* [WHAT IS NEEDED] Every line below that contains the word "imóvel" must be copied.

* [INFORMATION GIVEN]
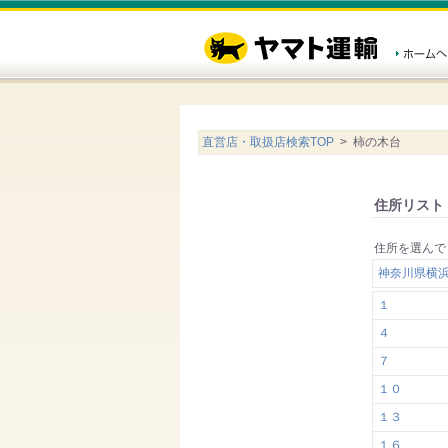
直営店・取扱店検索TOP
> 柿の木台
住所リスト
住所を選んで
神奈川県横
１
４
７
１０
１３
１６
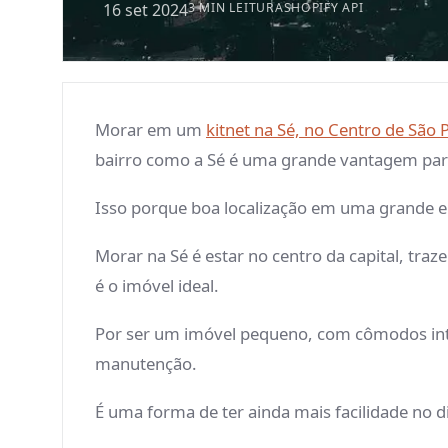
16 set 2024
3 MIN LEITURA
SHOPIFY API
Morar em um
kitnet na Sé, no Centro de São 
bairro como a Sé é uma grande vantagem p
Isso porque boa localização em uma grande e 
Morar na Sé é estar no centro da capital, tr
é o imóvel ideal.
Por ser um imóvel pequeno, com cômodos inte
manutenção.
É uma forma de ter ainda mais facilidade no di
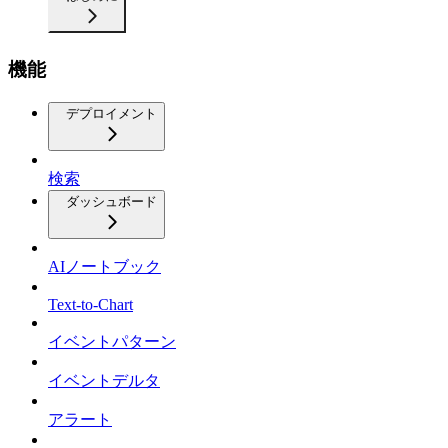
機能
デプロイメント
検索
ダッシュボード
AIノートブック
Text-to-Chart
イベントパターン
イベントデルタ
アラート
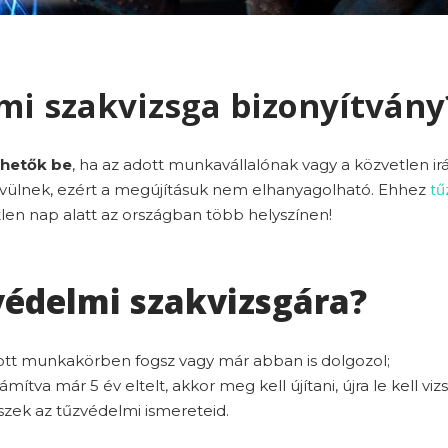
mi szakvizsga bizonyítvány
thetők be
, ha az adott munkavállalónak vagy a közvetlen i
tű
lévülnek, ezért a megújításuk nem elhanyagolható. Ehhez
len nap alatt az országban több helyszínen!
védelmi szakvizsgára?
ott munkakörben fogsz vagy már abban is dolgozol;
mítva már 5 év eltelt, akkor meg kell újítani, újra le kell viz
szek az tűzvédelmi ismereteid.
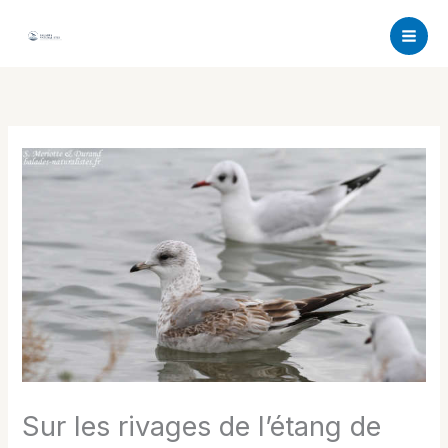
Aller
au
contenu
Sur les rivages de l’étang de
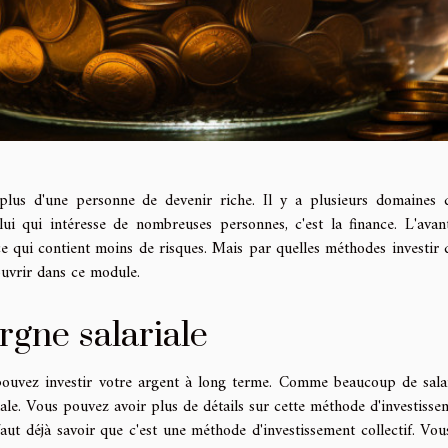
plus d'une personne de devenir riche. Il y a plusieurs domaines 
lui qui intéresse de nombreuses personnes, c'est la finance. L'avan
uce qui contient moins de risques. Mais par quelles méthodes investir 
ouvrir dans ce module.
gne salariale
 pouvez investir votre argent à long terme. Comme beaucoup de salar
le. Vous pouvez avoir plus de détails sur cette méthode d'investisse
faut déjà savoir que c'est une méthode d'investissement collectif. Vou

* [TASK SOLUTION]
é o imóvel ideal.
Por ser um imóvel pequeno, com cômodos inte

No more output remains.